Hi Everyone, This is the continuation of the previous post. In this post, I would give you a brief insight of my second project which was written in Go!
The goal of this project was to write a distributed cache library in Go which would store data in the form of key-value pair in-memory of each node and thereby reduce the latency which is generally encountered in Memcached or Redis. The major reason we used Go is because of its awesome concurrency feature and its channels which are greatly useful for reducing delay in networks. I was mentored by Mr Jyotiswarup Raiturkar who is the Head Architect of GoIbibo, Neeraj Kaur and Harshad Patil .
Learnt Go and networking in Go from various resources. I was then assigned my first task. I had to implement a basic peer to peer network which has the following functions.
1. Set key-value pair in the node’s own database and also send the key-value pair to its peers.
2. Get function which retrieves value of the key specified if it exists in the node’s database.
3. Delete function which deletes key from the node’s database and tells its peers to delete the same key.
Implemented the peer to peer network with the above functionalities. Akansha Gupta wrote an api for Ledisdb-Goleveldb cache which I used for maintaining a storage for each node.
Implemented a BusSocket for each node which can listen to peer nodes, dial to peer nodes, receive messages from peer nodes and evaluate them one at a time and also send messages to peer nodes concurrently.
Optimized the code and encapsulated it.

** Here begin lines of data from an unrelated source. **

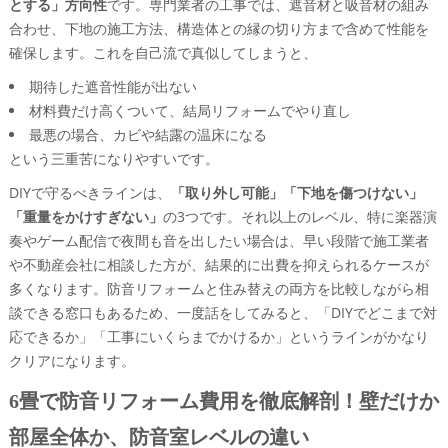
とする」方向性
です。専門業者の工事では、遮音材と吸音材の組み
合わせ、下地の施工方法、構造体との縁の切り方まで含めて性能を
確保します。これを自己流で真似してしまうと、
期待した遮音性能が出ない
材料費だけ高くついて、結局リフォームでやり直し
最悪の場合、カビや結露の温床になる
という三重苦になりやすいです。
DIYで守るべきラインは、
「取り外し可能」「下地を傷つけない」
「重量をかけすぎない」
の3つです。それ以上のレベル、特に楽器演
奏やゲーム配信で夜間も音を出したい場合は、早い段階で施工業者
や不動産会社に相談した方が、結果的に出費を抑えられるケースが
多くなります。防音リフォームと住み替えの両方を比較しながら相
談できる窓口もあるため、一度話をしてみると、「DIYでどこまで対
応できるか」「工事にいくらまでかけるか」というラインがかなり
クリアになります。
6畳で防音リフォーム費用を徹底解剖！壁だけか
部屋全体か、防音室レベルの違い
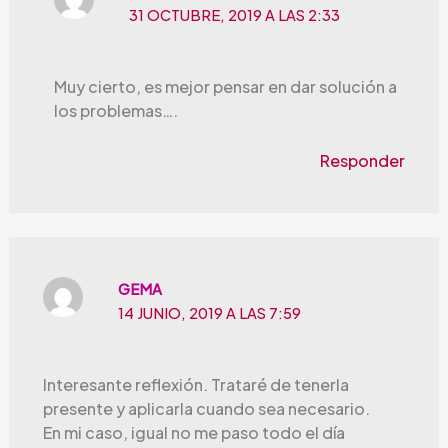
31 OCTUBRE, 2019 A LAS 2:33
Muy cierto, es mejor pensar en dar solución a
los problemas….
Responder
GEMA
14 JUNIO, 2019 A LAS 7:59
Interesante reflexión. Trataré de tenerla
presente y aplicarla cuando sea necesario.
En mi caso, igual no me paso todo el día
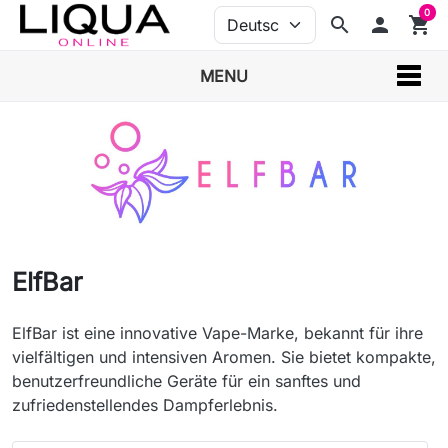
0
search
person
shopping_cart
MENU
ElfBar
ElfBar ist eine innovative Vape-Marke, bekannt für ihre
vielfältigen und intensiven Aromen. Sie bietet kompakte,
benutzerfreundliche Geräte für ein sanftes und
zufriedenstellendes Dampferlebnis.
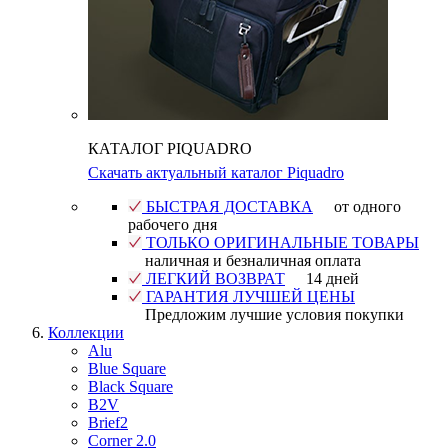
КАТАЛОГ PIQUADRO
Скачать актуальный каталог Piquadro
БЫСТРАЯ ДОСТАВКА
от одного
рабочего дня
ТОЛЬКО ОРИГИНАЛЬНЫЕ ТОВАРЫ
наличная и безналичная оплата
ЛЕГКИЙ ВОЗВРАТ
14 дней
ГАРАНТИЯ ЛУЧШЕЙ ЦЕНЫ
Предложим лучшие условия покупки
Коллекции
Alu
Blue Square
Black Square
B2V
Brief2
Corner 2.0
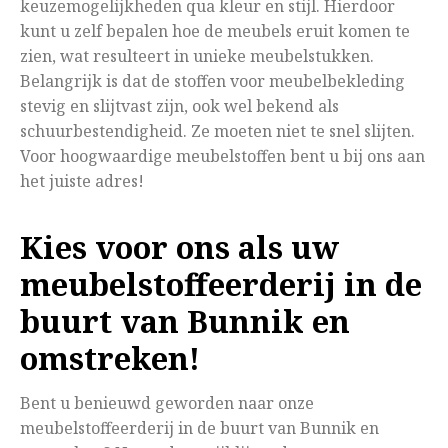
keuzemogelijkheden qua kleur en stijl. Hierdoor
kunt u zelf bepalen hoe de meubels eruit komen te
zien, wat resulteert in unieke meubelstukken.
Belangrijk is dat de stoffen voor meubelbekleding
stevig en slijtvast zijn, ook wel bekend als
schuurbestendigheid. Ze moeten niet te snel slijten.
Voor hoogwaardige meubelstoffen bent u bij ons aan
het juiste adres!
Kies voor ons als uw
meubelstoffeerderij in de
buurt van Bunnik en
omstreken!
Bent u benieuwd geworden naar onze
meubelstoffeerderij in de buurt van Bunnik en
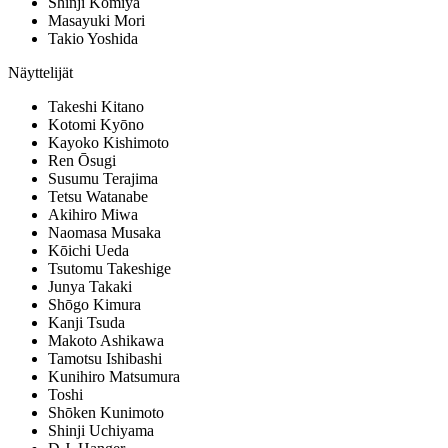
Shinji Komiya
Masayuki Mori
Takio Yoshida
Näyttelijät
Takeshi Kitano
Kotomi Kyōno
Kayoko Kishimoto
Ren Ōsugi
Susumu Terajima
Tetsu Watanabe
Akihiro Miwa
Naomasa Musaka
Kōichi Ueda
Tsutomu Takeshige
Junya Takaki
Shōgo Kimura
Kanji Tsuda
Makoto Ashikawa
Tamotsu Ishibashi
Kunihiro Matsumura
Toshi
Shōken Kunimoto
Shinji Uchiyama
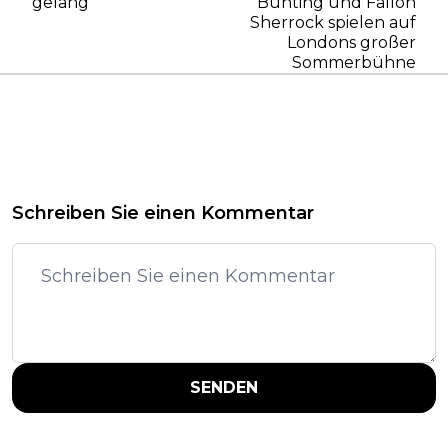
gelang
Bunting und Fallon
Sherrock spielen auf
Londons großer
Sommerbühne
Schreiben Sie einen Kommentar
SENDEN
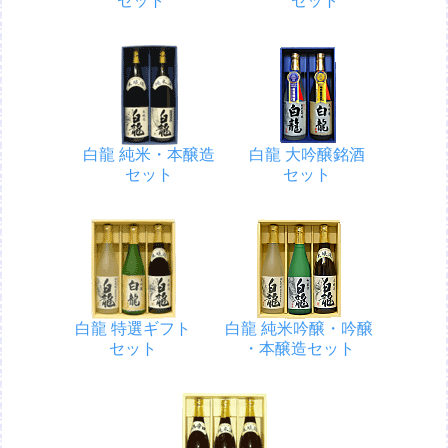
セット
セット
白龍 純米・本醸造
白龍 大吟醸銘酒
セット
セット
白龍 特選ギフト
白龍 純米吟醸・吟醸
セット
・本醸造セット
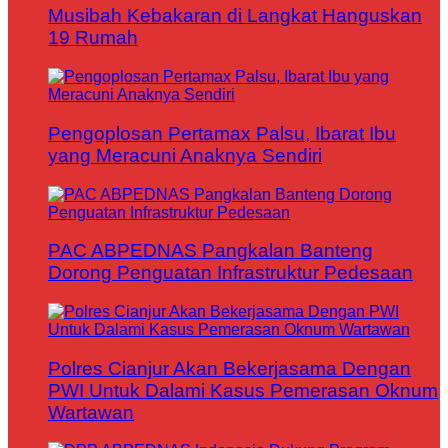
Musibah Kebakaran di Langkat Hanguskan
19 Rumah
Pengoplosan Pertamax Palsu, Ibarat Ibu
yang Meracuni Anaknya Sendiri
PAC ABPEDNAS Pangkalan Banteng
Dorong Penguatan Infrastruktur Pedesaan
Polres Cianjur Akan Bekerjasama Dengan
PWI Untuk Dalami Kasus Pemerasan Oknum
Wartawan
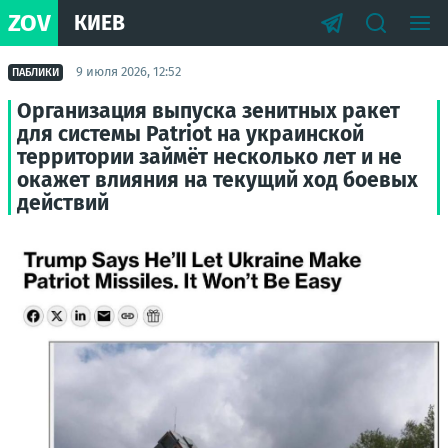
ZOV
КИЕВ
9 июля 2026, 12:52
ПАБЛИКИ
Организация выпуска зенитных ракет
для системы Patriot на украинской
территории займёт несколько лет и не
окажет влияния на текущий ход боевых
действий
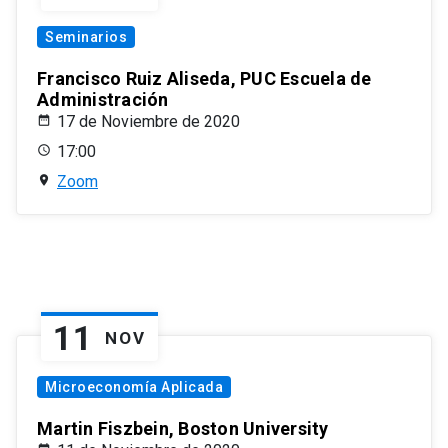
Seminarios
Francisco Ruiz Aliseda, PUC Escuela de
Administración
17 de Noviembre de 2020
17:00
Zoom
11
NOV
Microeconomía Aplicada
Martin Fiszbein, Boston University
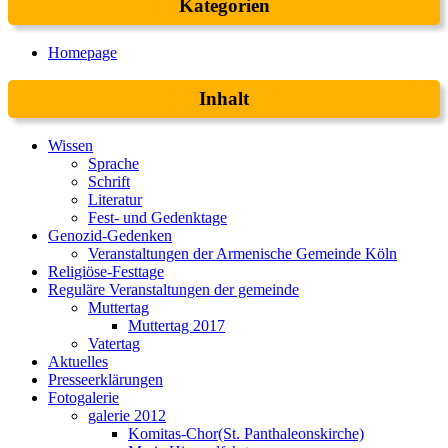
Kategorien
Homepage
Inhalt
Wissen
Sprache
Schrift
Literatur
Fest- und Gedenktage
Genozid-Gedenken
Veranstaltungen der Armenische Gemeinde Köln
Religiöse-Festtage
Reguläre Veranstaltungen der gemeinde
Muttertag
Muttertag 2017
Vatertag
Aktuelles
Presseerklärungen
Fotogalerie
galerie 2012
Komitas-Chor(St. Panthaleonskirche)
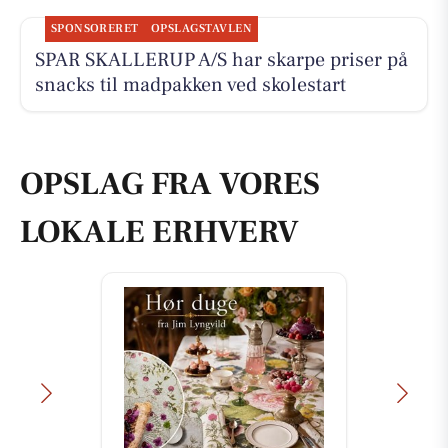
SPONSORERET
OPSLAGSTAVLEN
SPAR SKALLERUP A/S har skarpe priser på
snacks til madpakken ved skolestart
OPSLAG FRA VORES
LOKALE ERHVERV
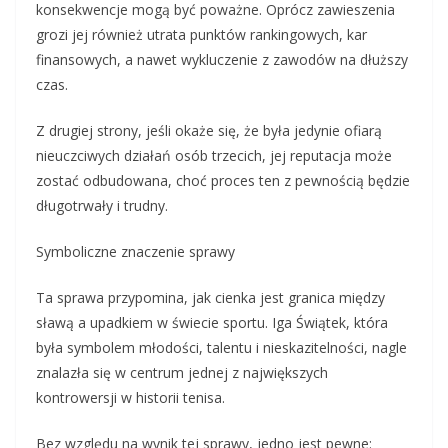
konsekwencje mogą być poważne. Oprócz zawieszenia
grozi jej również utrata punktów rankingowych, kar
finansowych, a nawet wykluczenie z zawodów na dłuższy
czas.
Z drugiej strony, jeśli okaże się, że była jedynie ofiarą
nieuczciwych działań osób trzecich, jej reputacja może
zostać odbudowana, choć proces ten z pewnością będzie
długotrwały i trudny.
Symboliczne znaczenie sprawy
Ta sprawa przypomina, jak cienka jest granica między
sławą a upadkiem w świecie sportu. Iga Świątek, która
była symbolem młodości, talentu i nieskazitelności, nagle
znalazła się w centrum jednej z największych
kontrowersji w historii tenisa.
Bez względu na wynik tej sprawy, jedno jest pewne:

Implemented automatic redialling until connection is established, when connection is lost and EOF is received on the connection. Each node could send acknowledgement to its peers after evaluating the message received. If a node fails to receive acknowledgement of the message it sent within the timeout period, it would break the connection and redial to the peer. On testing the code, we found that the network could send and simultaneously receive 1 million messages to and from its peers in 3-4 minutes. 🙂 Harshad implemented stale data error acknowledgement which notifies the sender node that the data it sent is stale and updates the sender’s node database with the most recent data.
After returning to my college:
I handled the case wherein a node goes down for a while and there is a possibility that its database is outdated by the time is becomes active again. My mentor Harshad had implemented mqueues which basically stores the latest m messages (value of m can be configured by the user) to be sent to a peer in a queue (unique to each peer) if the peer is down. So when the peer is up again, the node will dial to it and start sending it messages from the queue. One major limitation of mqueue, was its size. The older messages get lost when the size of the queue exceeds m (maximum size). I eliminated this limitation by maintaining a cache for each peer of the node. Each time the size of the queue exceeds its maximum size, the older data would be flushed into the cache maintained for that particular peer. Also we would set an expiry time over the messages flushed to the cache so that more than 1 week old messages will automatically be expired on the cache. We have used goleveldb as storage as it allows concurrent read and writes which makes it super fast. When the peer comes up again and dials to the node, the node will iterate over all the messages in the cache (messages which the node has missed) and send it to its peer. It would then try to send the messages from the queue if any, to its peer.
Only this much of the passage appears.